Opinion
March 22, 1999
Appeal from the Supreme Court, Kings County (I. Aronin, J.).
Ordered that the order is modified by deleting therefrom the provision which granted the plaintiffs' motion for renewal and reargument, and, upon renewal and reargument, denied the motion of the defendants third-party plaintiffs for summary judgment dismissing the plaintiffs' cause of action to recover damages pursuant to Labor Law § 240 (1), and substituting therefor a provision denying the plaintiffs' motion for renewal and reargument; as so modified, the order is affirmed insofar as appealed and cross-appealed from, with one bill of costs to the defendants third-party plaintiffs, payable by the plaintiffs.

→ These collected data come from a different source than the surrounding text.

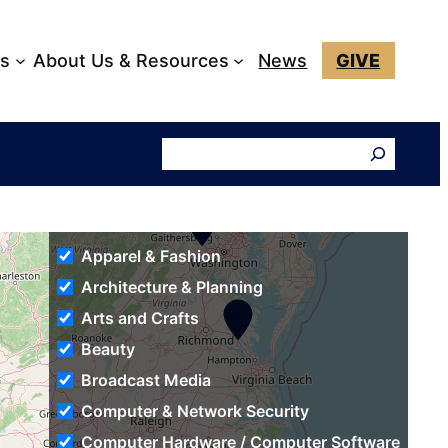
ks
About Us & Resources
News
GIVE
Search
Apparel & Fashion
Architecture & Planning
Arts and Crafts
Beauty
Broadcast Media
Computer & Network Security
Computer Hardware / Computer Software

The plaintiffs moved for partial summary judgment on the issue of liability under Labor Law § 240 (1), and the defendants cross-moved for summary judgment dismissing the plaintiffs' cause of action to recover damages under Labor Law § 240 (1). By order dated January 28, 1997, the Supreme Court denied the plaintiffs' motion and granted the cross motion. By order dated January 12, 1998, the Supreme Court granted renewal and reargument, and upon renewal and reargument, denied both the cross motion and the plaintiffs' motion on that cause of action.

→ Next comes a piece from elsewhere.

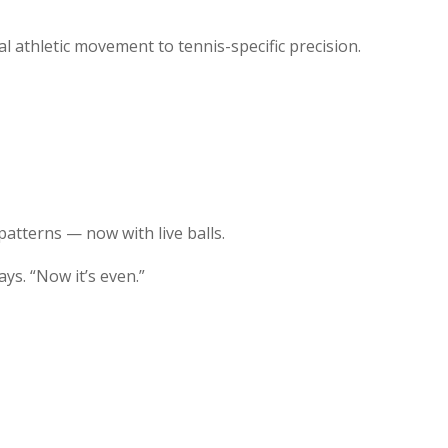
 athletic movement to tennis-specific precision.
tterns — now with live balls.
ays. “Now it’s even.”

The plaintiff Alfred Cataudella's injuries were not a result of an elevation-related hazard. As stated by the Court of Appeals in Rocovich v. Consolidated Edison Co. ( 78 N.Y.2d 509, 514): "The contemplated hazards [of Labor Law § 240 (1)] are those related to the effects of gravity where protective devices are called for either because of a difference between the elevation level of the required work and a lower level or a difference between the elevation level where the worker is positioned and the higher level of the materials or load being hoisted or secured". Accordingly, the Supreme Court improperly denied summary judgment to the defendants on the issue of liability under Labor Law § 240 (1).
The third-party defendants' motion to vacate their default in appearing or answering was properly granted, since they provided a reasonable excuse and a meritorious defense ( see, CPLR 5015 [a] [1]; Rock v. Schwartz, 244 A.D.2d 542; Roussodimou v. Zafiriadis, 238 A.D.2d 568; Putney v. Pearlman, 203 A.D.2d 333).
O'Brien, J. P., Ritter, Thompson and Joy, JJ., concur.